> _THE PROBLEM_
With the pictures removed, set down all of the entries below exactly.

> _SOURCE INFORMATION_
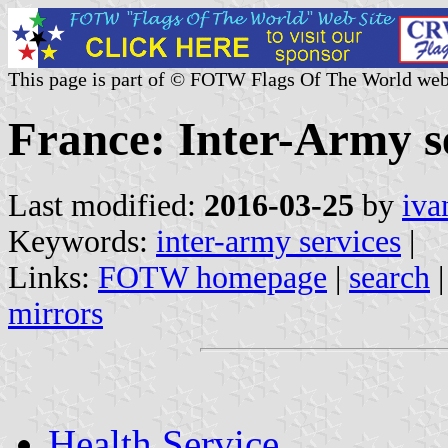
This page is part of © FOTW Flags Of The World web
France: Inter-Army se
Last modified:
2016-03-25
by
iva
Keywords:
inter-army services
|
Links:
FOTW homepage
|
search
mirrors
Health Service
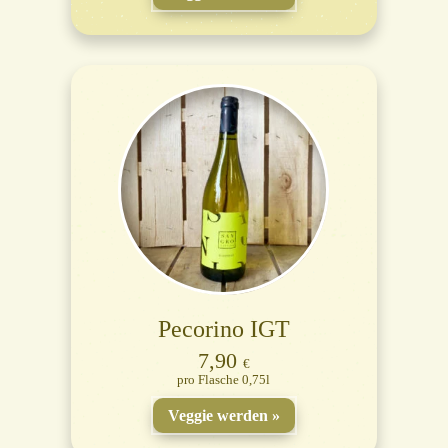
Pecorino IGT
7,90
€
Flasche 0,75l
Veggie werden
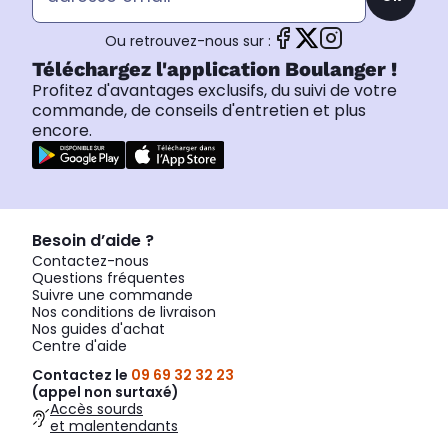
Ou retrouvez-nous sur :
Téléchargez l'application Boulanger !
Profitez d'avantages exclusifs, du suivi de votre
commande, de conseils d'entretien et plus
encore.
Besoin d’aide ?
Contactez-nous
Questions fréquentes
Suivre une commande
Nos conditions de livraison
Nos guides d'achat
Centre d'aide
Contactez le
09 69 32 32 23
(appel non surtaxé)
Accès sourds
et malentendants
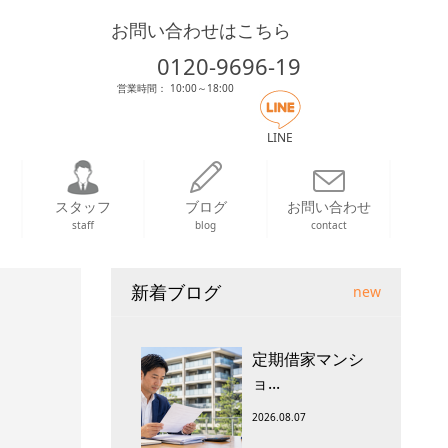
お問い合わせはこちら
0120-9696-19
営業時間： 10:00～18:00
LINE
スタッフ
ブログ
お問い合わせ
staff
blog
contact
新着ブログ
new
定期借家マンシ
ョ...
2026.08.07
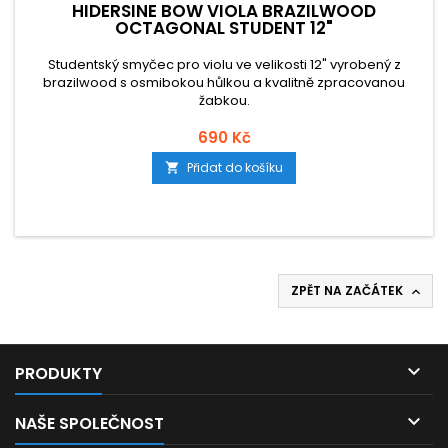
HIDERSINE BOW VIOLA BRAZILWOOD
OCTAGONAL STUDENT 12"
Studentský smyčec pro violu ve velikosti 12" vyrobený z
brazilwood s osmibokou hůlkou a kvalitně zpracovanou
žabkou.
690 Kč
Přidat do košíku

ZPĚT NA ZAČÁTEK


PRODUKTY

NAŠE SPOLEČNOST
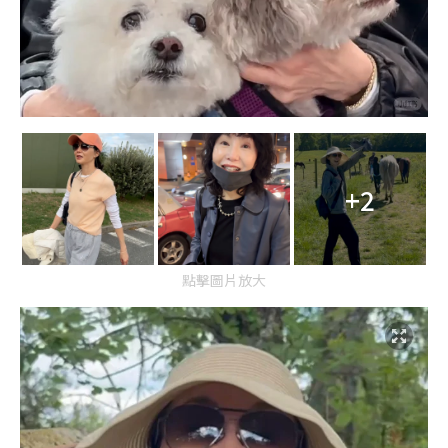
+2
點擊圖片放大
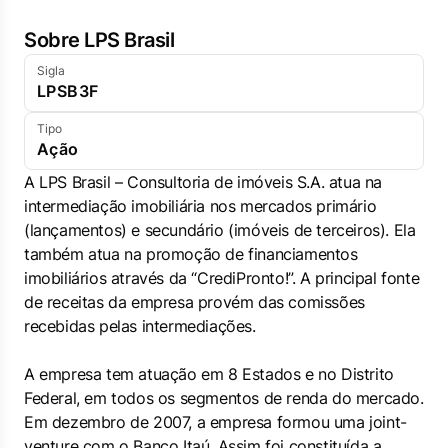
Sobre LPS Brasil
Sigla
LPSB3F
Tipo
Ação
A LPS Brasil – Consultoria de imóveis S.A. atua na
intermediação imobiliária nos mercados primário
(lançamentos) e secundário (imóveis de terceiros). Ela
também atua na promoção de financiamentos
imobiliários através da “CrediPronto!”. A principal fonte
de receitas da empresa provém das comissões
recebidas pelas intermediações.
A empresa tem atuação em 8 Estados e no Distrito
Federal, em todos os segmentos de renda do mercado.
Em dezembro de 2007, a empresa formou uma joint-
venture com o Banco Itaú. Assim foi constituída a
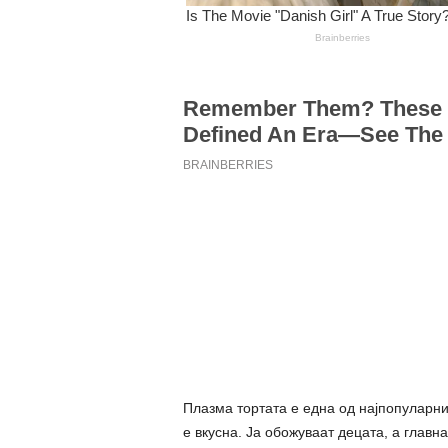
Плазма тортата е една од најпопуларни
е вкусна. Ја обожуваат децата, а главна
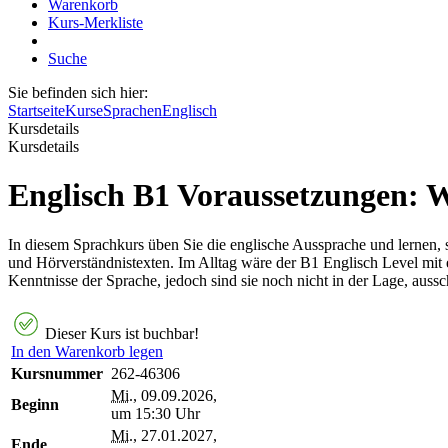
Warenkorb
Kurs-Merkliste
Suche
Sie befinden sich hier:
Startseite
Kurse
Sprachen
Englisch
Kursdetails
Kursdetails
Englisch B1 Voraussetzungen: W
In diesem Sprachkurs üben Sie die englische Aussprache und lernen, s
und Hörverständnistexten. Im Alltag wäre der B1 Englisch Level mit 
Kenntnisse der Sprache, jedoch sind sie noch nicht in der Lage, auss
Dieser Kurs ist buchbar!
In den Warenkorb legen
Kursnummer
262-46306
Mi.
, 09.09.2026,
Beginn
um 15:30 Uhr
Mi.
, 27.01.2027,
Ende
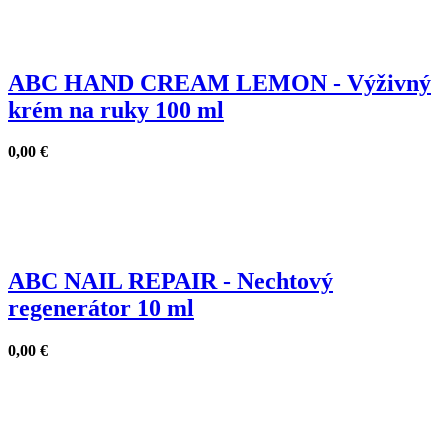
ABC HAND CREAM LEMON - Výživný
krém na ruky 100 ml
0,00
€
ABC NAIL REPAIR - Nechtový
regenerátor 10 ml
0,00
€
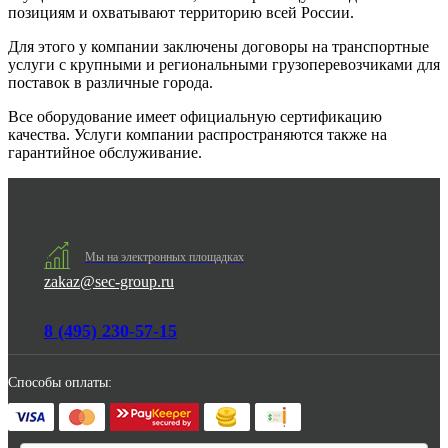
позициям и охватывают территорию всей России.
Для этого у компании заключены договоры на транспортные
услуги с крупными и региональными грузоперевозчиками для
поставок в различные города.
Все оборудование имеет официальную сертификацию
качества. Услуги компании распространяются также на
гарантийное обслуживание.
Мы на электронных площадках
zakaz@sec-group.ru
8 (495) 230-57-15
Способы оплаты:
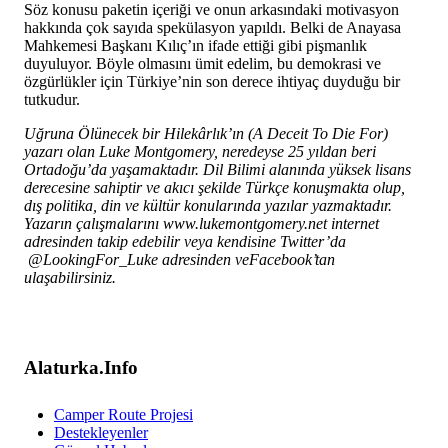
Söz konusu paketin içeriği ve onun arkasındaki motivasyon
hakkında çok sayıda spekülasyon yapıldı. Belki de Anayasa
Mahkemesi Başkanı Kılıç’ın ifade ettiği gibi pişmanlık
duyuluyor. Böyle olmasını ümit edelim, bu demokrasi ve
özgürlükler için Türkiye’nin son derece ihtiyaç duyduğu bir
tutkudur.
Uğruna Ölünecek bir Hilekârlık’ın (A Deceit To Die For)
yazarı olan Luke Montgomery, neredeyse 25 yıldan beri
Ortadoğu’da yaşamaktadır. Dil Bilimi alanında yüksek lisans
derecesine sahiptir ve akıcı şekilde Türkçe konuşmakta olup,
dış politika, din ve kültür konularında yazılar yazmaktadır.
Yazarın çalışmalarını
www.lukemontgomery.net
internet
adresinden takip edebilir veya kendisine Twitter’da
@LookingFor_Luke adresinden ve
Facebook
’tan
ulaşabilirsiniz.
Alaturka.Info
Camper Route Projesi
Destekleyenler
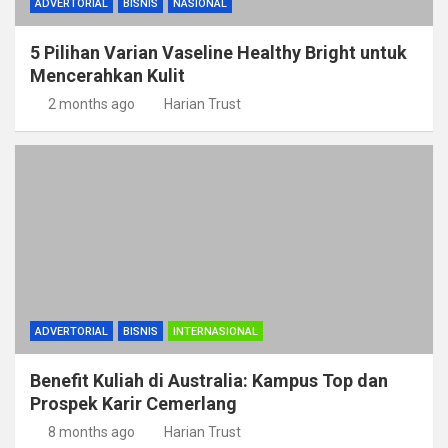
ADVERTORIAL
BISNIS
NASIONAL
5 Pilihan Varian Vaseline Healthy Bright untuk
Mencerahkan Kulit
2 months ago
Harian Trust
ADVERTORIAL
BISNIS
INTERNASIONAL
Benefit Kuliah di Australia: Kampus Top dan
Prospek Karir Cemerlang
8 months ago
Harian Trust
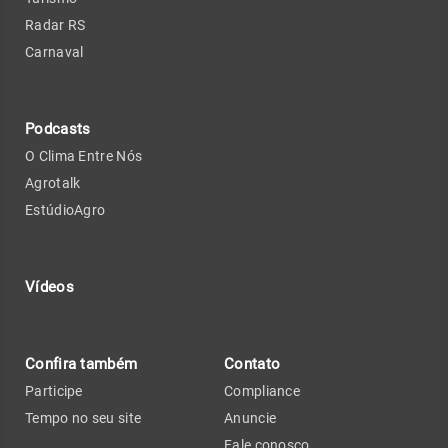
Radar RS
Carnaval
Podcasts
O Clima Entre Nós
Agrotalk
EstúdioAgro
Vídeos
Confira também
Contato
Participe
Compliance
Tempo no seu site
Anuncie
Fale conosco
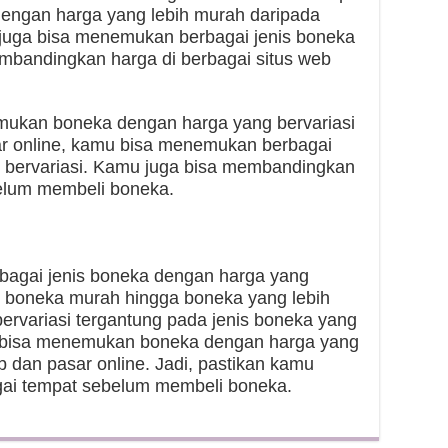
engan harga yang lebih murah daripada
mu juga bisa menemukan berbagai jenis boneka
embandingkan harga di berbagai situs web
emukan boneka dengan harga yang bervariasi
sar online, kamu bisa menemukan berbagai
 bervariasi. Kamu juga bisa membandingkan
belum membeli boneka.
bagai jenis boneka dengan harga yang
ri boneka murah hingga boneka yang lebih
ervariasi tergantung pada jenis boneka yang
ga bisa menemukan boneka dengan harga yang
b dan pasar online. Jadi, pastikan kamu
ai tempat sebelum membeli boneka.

> _EXERCISE ANSWER_
This page is part of © FOTW Flags Of The World web
France: Inter-Army se
Last modified:
2016-03-25
by
iva
Keywords:
inter-army services
|
Links:
FOTW homepage
|
search
mirrors
Health Service
Pecorino IGT
7,90
€
Flasche 0,75l
Veggie werden
Ou retrouvez-nous sur :
Téléchargez l'application Boulanger !
Profitez d'avantages exclusifs, du suivi de votre
commande, de conseils d'entretien et plus
encore.
Besoin d’aide ?
Contactez-nous
Questions fréquentes
Suivre une commande
Nos conditions de livraison
Nos guides d'achat
Centre d'aide
Contactez le
09 69 32 32 23
(appel non surtaxé)
Accès sourds
et malentendants
お問い合わせはこちら
0120-9696-19
営業時間： 10:00～18:00
LINE
スタッフ
ブログ
お問い合わせ
staff
blog
contact
新着ブログ
new
定期借家マンシ
ョ...
2026.08.07
HIDERSINE BOW VIOLA BRAZILWOOD
OCTAGONAL STUDENT 12"
Studentský smyčec pro violu ve velikosti 12" vyrobený z
brazilwood s osmibokou hůlkou a kvalitně zpracovanou
žabkou.
690 Kč
Přidat do košíku

ZPĚT NA ZAČÁTEK


PRODUKTY

NAŠE SPOLEČNOST
+2
點擊圖片放大
Sobre LPS Brasil
Sigla
LPSB3F
Tipo
Ação
A LPS Brasil – Consultoria de imóveis S.A. atua na
intermediação imobiliária nos mercados primário
(lançamentos) e secundário (imóveis de terceiros). Ela
também atua na promoção de financiamentos
imobiliários através da “CrediPronto!”. A principal fonte
de receitas da empresa provém das comissões
recebidas pelas intermediações.
A empresa tem atuação em 8 Estados e no Distrito
Federal, em todos os segmentos de renda do mercado.
Em dezembro de 2007, a empresa formou uma joint-
venture com o Banco Itaú. Assim foi constituída a
Плазма тортата е една од најпопуларни
е вкусна. Ја обожуваат децата, а главна
Warenkorb
Kurs-Merkliste
Suche
Sie befinden sich hier:
Startseite
Kurse
Sprachen
Englisch
Kursdetails
Kursdetails
Englisch B1 Voraussetzungen: W
In diesem Sprachkurs üben Sie die englische Aussprache und lernen, s
und Hörverständnistexten. Im Alltag wäre der B1 Englisch Level mit 
Kenntnisse der Sprache, jedoch sind sie noch nicht in der Lage, auss
Dieser Kurs ist buchbar!
In den Warenkorb legen
Kursnummer
262-46306
Mi.
, 09.09.2026,
Beginn
um 15:30 Uhr
Mi.
, 27.01.2027,
Ende
ABC HAND CREAM LEMON - Výživný
krém na ruky 100 ml
0,00
€
ABC NAIL REPAIR - Nechtový
regenerátor 10 ml
0,00
€
позициям и охватывают территорию всей России.
Для этого у компании заключены договоры на транспортные
услуги с крупными и региональными грузоперевозчиками для
поставок в различные города.
Все оборудование имеет официальную сертификацию
качества. Услуги компании распространяются также на
гарантийное обслуживание.
Мы на электронных площадках
zakaz@sec-group.ru
8 (495) 230-57-15
Способы оплаты:
Söz konusu paketin içeriği ve onun arkasındaki motivasyon
hakkında çok sayıda spekülasyon yapıldı. Belki de Anayasa
Mahkemesi Başkanı Kılıç’ın ifade ettiği gibi pişmanlık
duyuluyor. Böyle olmasını ümit edelim, bu demokrasi ve
özgürlükler için Türkiye’nin son derece ihtiyaç duyduğu bir
tutkudur.
Uğruna Ölünecek bir Hilekârlık’ın (A Deceit To Die For)
yazarı olan Luke Montgomery, neredeyse 25 yıldan beri
Ortadoğu’da yaşamaktadır. Dil Bilimi alanında yüksek lisans
derecesine sahiptir ve akıcı şekilde Türkçe konuşmakta olup,
dış politika, din ve kültür konularında yazılar yazmaktadır.
Yazarın çalışmalarını
www.lukemontgomery.net
internet
adresinden takip edebilir veya kendisine Twitter’da
@LookingFor_Luke adresinden ve
Facebook
’tan
ulaşabilirsiniz.
Alaturka.Info
Camper Route Projesi
Destekleyenler
ADVERTORIAL
BISNIS
NASIONAL
5 Pilihan Varian Vaseline Healthy Bright untuk
Mencerahkan Kulit
2 months ago
Harian Trust
ADVERTORIAL
BISNIS
INTERNASIONAL
Benefit Kuliah di Australia: Kampus Top dan
Prospek Karir Cemerlang
8 months ago
Harian Trust
Radar RS
Carnaval
Podcasts
O Clima Entre Nós
Agrotalk
EstúdioAgro
Vídeos
Confira também
Contato
Participe
Compliance
Tempo no seu site
Anuncie
Fale conosco
engan harga yang lebih murah daripada
mu juga bisa menemukan berbagai jenis boneka
embandingkan harga di berbagai situs web
emukan boneka dengan harga yang bervariasi
sar online, kamu bisa menemukan berbagai
 bervariasi. Kamu juga bisa membandingkan
belum membeli boneka.
bagai jenis boneka dengan harga yang
ri boneka murah hingga boneka yang lebih
ervariasi tergantung pada jenis boneka yang
ga bisa menemukan boneka dengan harga yang
b dan pasar online. Jadi, pastikan kamu
ai tempat sebelum membeli boneka.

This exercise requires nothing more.